I thought of the two of you today... last evening I sat down a wrote you both a card. I hope it arrives for you and Ben to read together on your anniversary. It will be the card with the photo stamp (we still have some left over from our wedding thank yous - last year) :) Now you'll know what my husband and I look like as you read our card. :) I will be praying for your strengh tonight & for you and Ben to continue to grow in God's love, as well as keeping Ben positive on so much he has acomplished in the last year, even months! So many people around the world are rooting for you BEN! <3 Erica (THE MEYER'S)

LaDonna Rae said...

Ohh you do my heart good, like medicine...I see you post things like this:
Strength to endure. Ben and I were talking about how God is continuing to heal Ben and Ben said, "it is taking to long!"
-God's perfect timing for many things
-I am dealing with jealousy as to what people have now and what we don't...sometimes it is longings and some times jealousy....heart needs to be softened!

...It makes me realize that while my situation is so much different/ nothing alike...

but we have a wonderful Heavenly Father thats sees us right where we are at....

...that we all have those "..but God, its taking to long feelings/ thoughts

I have to remind myself also that God's timing is perfect...
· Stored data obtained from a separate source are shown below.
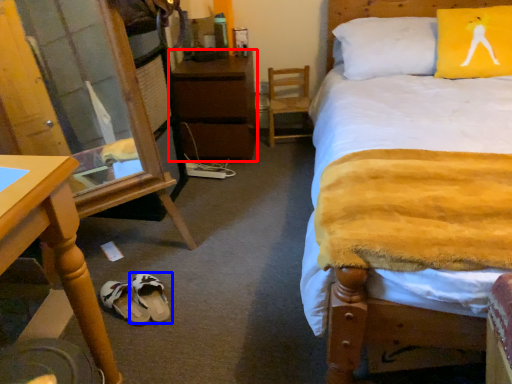 Question: Which object appears closest to the camera in this image, nightstand (highlighted by a red box) or footwear (highlighted by a blue box)?

Choices:
 (A) nightstand
 (B) footwear

Answer: (B) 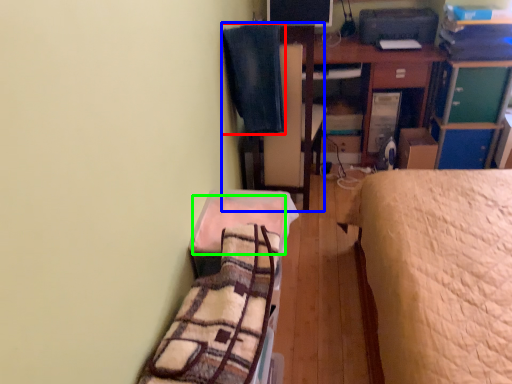 Question: Which is farther away from blanket (highlighted by a red box)? swivel chair (highlighted by a blue box) or blanket (highlighted by a green box)?

Choices:
 (A) swivel chair
 (B) blanket

Answer: (B) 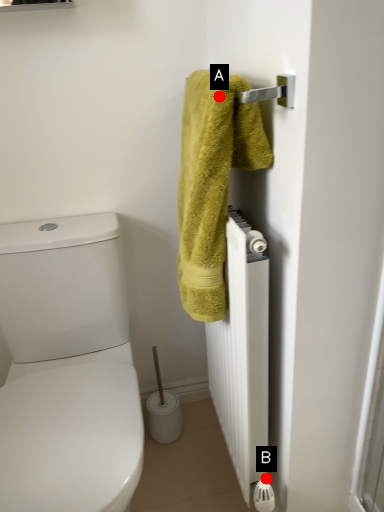 Question: Two points are circled on the image, labeled by A and B beside each circle. Which point is closer to the camera taking this photo?

Choices:
 (A) A is closer
 (B) B is closer

Answer: (A) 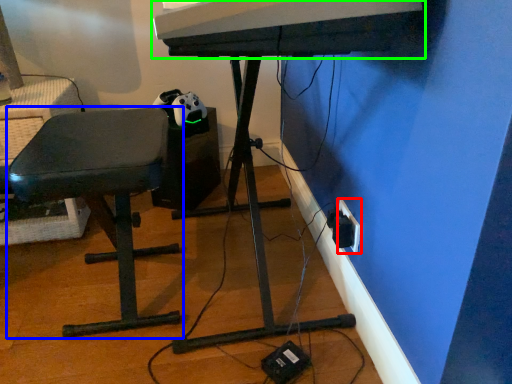 Question: Which is nearer to the electric outlet (highlighted by a red box)? furniture (highlighted by a blue box) or musical keyboard (highlighted by a green box).

Choices:
 (A) furniture
 (B) musical keyboard

Answer: (B) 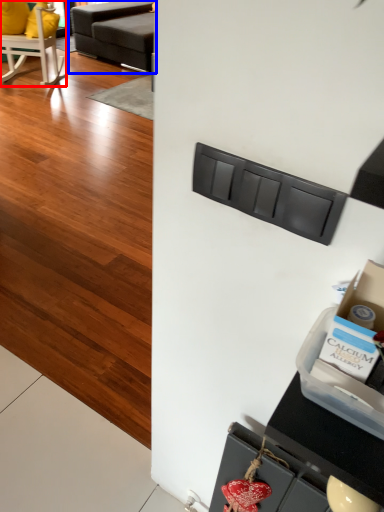 Question: Which point is further to the camera, chair (highlighted by a red box) or studio couch (highlighted by a blue box)?

Choices:
 (A) chair
 (B) studio couch

Answer: (B) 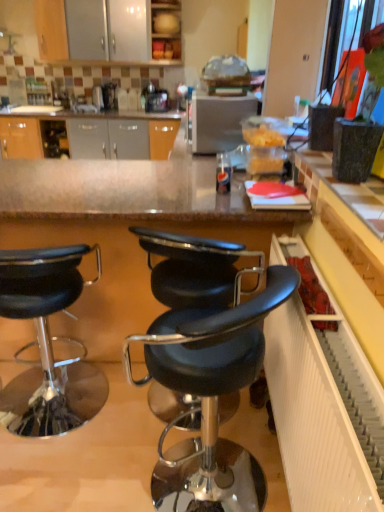 Question: Relative to black leather stool at center, placed as the third chair when sorted from left to right, is white glossy sink at upper center in front or behind?

Choices:
 (A) front
 (B) behind

Answer: (B)

Question: Which is correct: white glossy sink at upper center is inside black leather stool at center, placed as the third chair when sorted from left to right, or outside of it?

Choices:
 (A) outside
 (B) inside

Answer: (A)

Question: Which is nearer to the satin silver toaster at center?

Choices:
 (A) black leather stool at center, placed as the third chair when sorted from left to right
 (B) black leather stool at left, which is the 1th chair in left-to-right order
 (C) black leather stool at center, which is counted as the 2th chair, starting from the left
 (D) white glossy sink at upper center

Answer: (C)

Question: Based on their relative distances, which object is nearer to the black leather stool at center, which is counted as the 2th chair, starting from the left?

Choices:
 (A) satin silver toaster at center
 (B) black leather stool at center, which ranks as the 1th chair in right-to-left order
 (C) black leather stool at left, which is the 1th chair in left-to-right order
 (D) white glossy sink at upper center

Answer: (B) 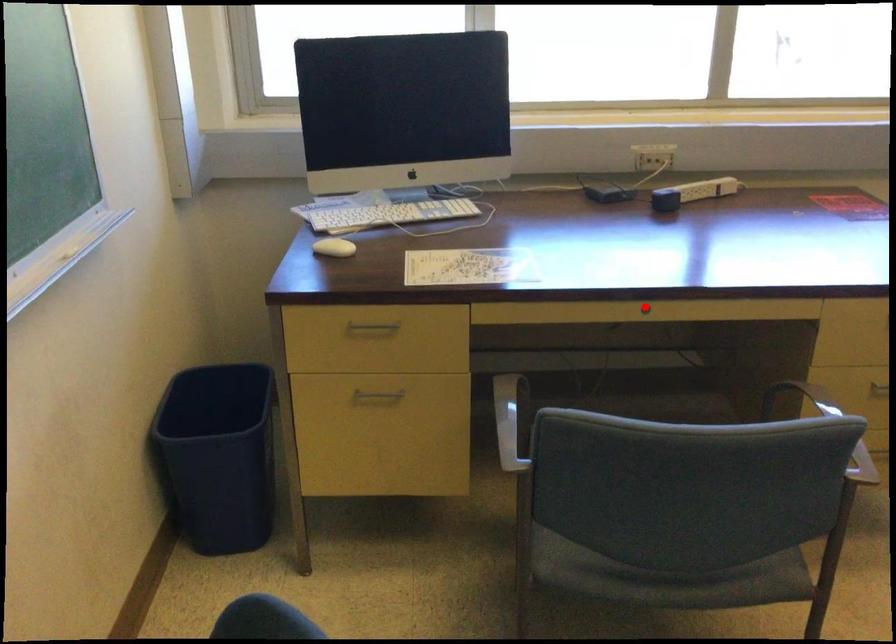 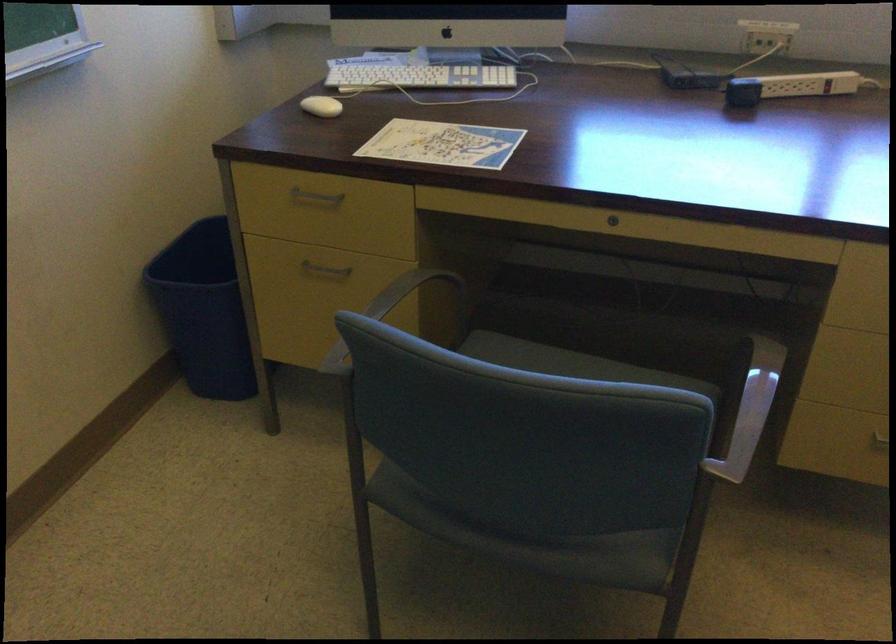 Where in the second image is the point corresponding to the highlighted location from the first image?

(613, 220)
..and yea I hear on the jealously thing too...its so easy to look at others and say why can't I have that...that's what I want..I get that too...

Praying for you both...

Unknown said...

Although the battles that we have fought are so different, I hope I can share some encouragement with you. During our nearly four year adoption ordeal, I can't even begin to tell you about the innumerable times that I struggled with resentment, jealousy, frustration and anger toward God (and truthfully, I'm likely to continue to deal with these emotions as we embark on the real work of parenting our little ones). My times of waiting for God to move mountains on behalf of our family felt so hurtful and discouraging. And yet, He is SOOOO faithful, so steadfast, and so preeminent over all your circumstances. God understands when you are discouraged. He knows that your jealousy and frustration are all a part of the journey that He has been bringing you through - and He will bring you through because He IS, and always has been, and always will be, a God who moves mountains! Much love and prayers for you and Ben! - Sara Edwards

Paula Smith said...

Katie....don't look at it as a jealous feeling, just look at it as a yearning for what was and is yet to come again! You are a lovely, compationate and caring person...you're smile lights up a room and your heart is full of love. No worries dear friend.......just trust in the Lord..........he WILL direct your path and see you through. I know it's been a long haul, but you are in control of your emotions.....and think..... yes, think...how you can glorify the Lord in this situation. Sending love and prayers to both you and Ben.

Lindsey said...

Will be praying specifically for what you desire. I know that when we speak things out that aren't as though they are God hears us. Begin envisioning these things to take place as you pray for them. May God's peace be with you as you continue on this long and hard road.

Anonymous said...

Praying for you. Too bad you weren't in CA, I'd love to meet you, I'm sure we would be good friends. God's timing is perfect, even if it seems like it's taking long, in the end, it'll be so worth it! Keep giving your frustrations over to him (as I know you are) God is able to take all we dish out at him. ;) <3 Praying for you today... Rachel Tibbs

Unknown said...

I can't wait to see Ben's big smile too! You are so hard at work, and so devoted... you are amazing! We love you guys!

Anonymous said...

You will get your smilel, Katie, and so much more, of that I am confidant. I love my fiance's smile more than any other physical feature so I understand your wanting Ben's back! But don't get discouraged, it will come.
I feel so sorry for Ben that he says God is takig too long. I can't imagine not being able to do all the things I want and need to. I will praying for Ben that God will show him something good that has come of this waiting on the Lord.

Jim Volstad said...

What is the status with your insurance? The reason I asked is that I have the same problem with my insurance, State Farm.